Non-rev means non-revenue travel. I.e. the airline makes no revenue. It is a benefit to employees for personal travel. Airline-airline and airline-employee agreements specifically prohibit using non-rev travel for business. It also is standby travel so non-revs only get on a plane after all revenue pax get on. Further, any non-rev pax from their own airline would get on before a non-rev pax from another airline.

Yes they could have purchased tickets on another airline going to the same destination if they were available. However since all the airlines were still trying to recover from the massive schedule disruptions caused by severe weather (especially around Atlanta a major airline hub) a few days before, I doubt if there were seats available. In fact, there were many news stories about people who's flights had been cancelled in the previous days still being unable to get rebooked. There are many other reasons you use your own airline first, such as the possibility your crew gets bumped off the other airline's flight. I mean, who are they going to bump first, their paying pax or another airline's deadheading crew?

While I have no doubt you are ignorant of the facts, I doubt Nasty Flyer or any other airline pilot on here is ignorant. First, we as airline pilots have a pretty damn good understanding of why this happened (as far as the necessity to remove pax for deadheading crew). If the cops/security guards hadn't beat the guy up, this would not be news. Why the cops (security guards) decided to beat the guy up should be the story, not why the airline needed to bump pax. Bumping pax happens all the time and it 99% of the time a non-event.

Nasty Flyer flies for a major airline, his profile says The Show. So there is a pretty damn good chance he's a United pilot and he probably does have inside information which he is not free to discuss as everyone knows there is no true anonymity on the internet.

The CEO and almost every airline employee out there doesn't really think the airline did anything wrong. We all think things could have been handled better but the bottom line is that 4 pax needed bumped. Volunteers were requested, compensation was offered and there was still a need. Pax were selected by whatever means and one refused to comply with a procedure allowed by federal regulation and law. The CSA called security like he/she was supposed to when the pax did not cooperate. Security beat the guy up - not the airline's fault.
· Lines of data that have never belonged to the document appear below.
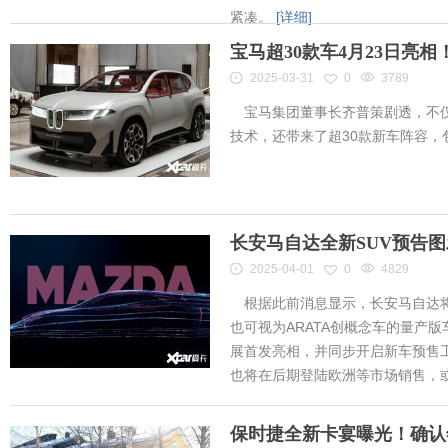
紧凑。
[详细]
宝马超30款车4月23日亮
2025-03-31
0
3789
宝马集团董事长齐普策剧透，不仅
技术，还带来了超30款新车阵容
长安马自达全新SUV预告
2025-04-01
0
4829
根据此前消息显示，长安马自达将
也可视为ARATA创概念车的量产
展首发亮相，并同步开启新车预售工作
也将在后期登陆欧洲等市场销售，或将
保时捷全新卡宴曝光！确认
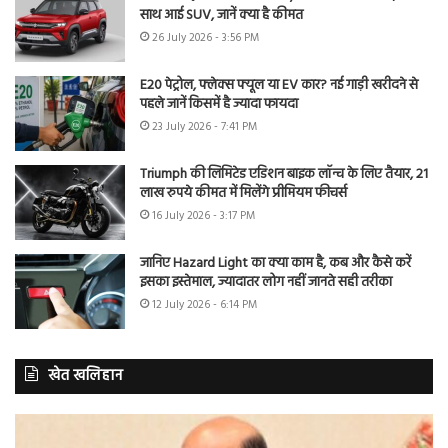
साथ आई SUV, जानें क्या है कीमत
26 July 2026 - 3:56 PM
E20 पेट्रोल, फ्लेक्स फ्यूल या EV कार? नई गाड़ी खरीदने से
पहले जानें किसमें है ज्यादा फायदा
23 July 2026 - 7:41 PM
Triumph की लिमिटेड एडिशन बाइक लॉन्च के लिए तैयार, 21
लाख रुपये कीमत में मिलेंगे प्रीमियम फीचर्स
16 July 2026 - 3:17 PM
जानिए Hazard Light का क्या काम है, कब और कैसे करें
इसका इस्तेमाल, ज्यादातर लोग नहीं जानते सही तरीका
12 July 2026 - 6:14 PM
खेत खलिहान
But because of social media and prevalence of cell phones with video, this became a PR nightmare. The CEO was forced to apologize not because United (Republic Airlines actually) did anything wrong, but because of public perception. Trying to fix this false public perception of wrong doing is also why the CEO is refunding the ticket price to all the other pax.

The real issue in this whole thing is why did the cops react they way they did. The CSAs and FAs certainly didn't expect it nor did United or Republic Airlines. No one I know in the industry expects cops or security to immediately apply excessive force. We all expect that the airport security/cops are trained to handle unruly pax in lest intrusive way only slowly ratcheting up the level of force as required by the situation. Security here obviously did not do that.